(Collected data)
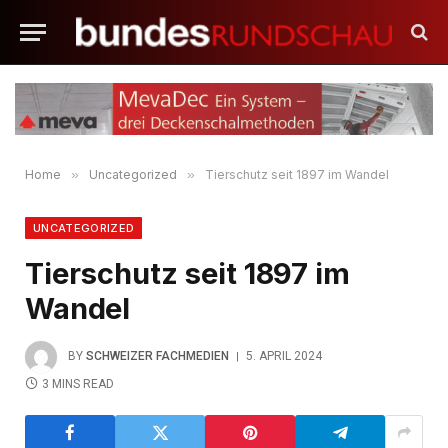
Home
»
Uncategorized
»
Tierschutz seit 1897 im Wandel
UNCATEGORIZED
Tierschutz seit 1897 im
Wandel
BY
SCHWEIZER FACHMEDIEN
5. APRIL 2024
3 MINS READ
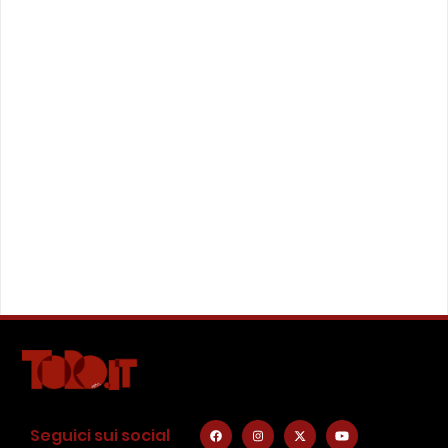
Seguici sui social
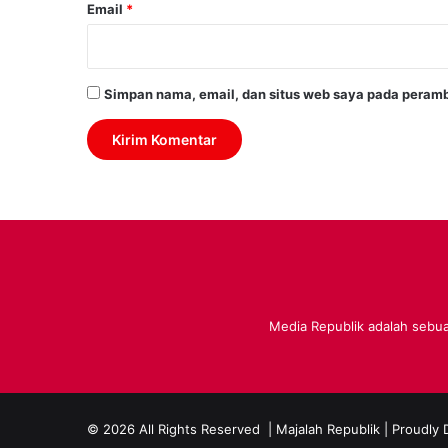
Email
*
Simpan nama, email, dan situs web saya pada peramb
Media Republik adalah sebuah
© 2026 All Rights Reserved |
Majalah Republik
| Proudly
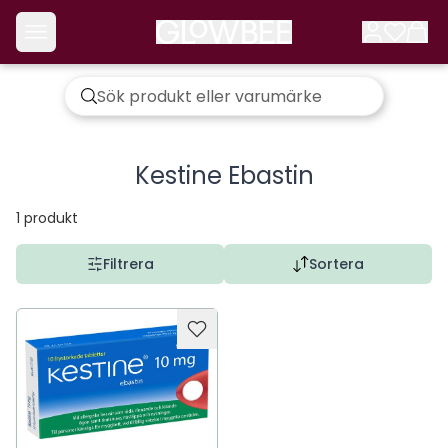
Kestine Ebastin
1
produkt
Filtrera
Sortera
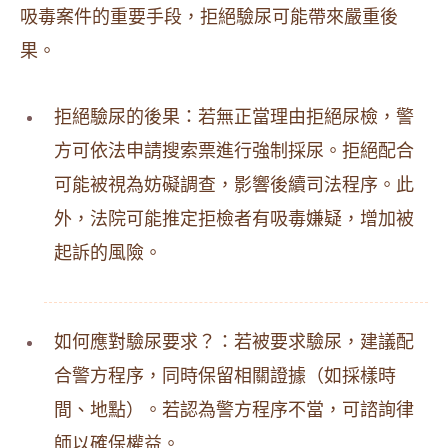
吸毒案件的重要手段，拒絕驗尿可能帶來嚴重後
果。
拒絕驗尿的後果：若無正當理由拒絕尿檢，警
方可依法申請搜索票進行強制採尿。拒絕配合
可能被視為妨礙調查，影響後續司法程序。此
外，法院可能推定拒檢者有吸毒嫌疑，增加被
起訴的風險。
如何應對驗尿要求？：若被要求驗尿，建議配
合警方程序，同時保留相關證據（如採樣時
間、地點）。若認為警方程序不當，可諮詢律
師以確保權益。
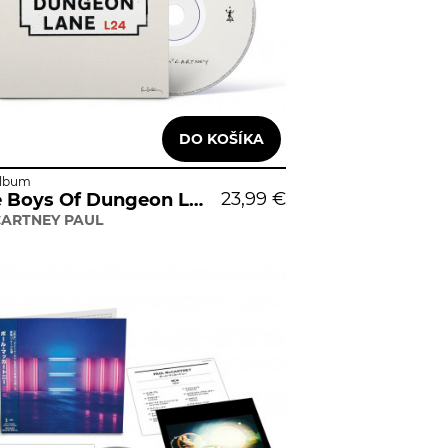
lbum
23,99 €
The Boys Of Dungeon Lane
ARTNEY PAUL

* [What is expected] If a line in the entries above holds the word "Republik", count it; then report the total alone.

* [Your response] 2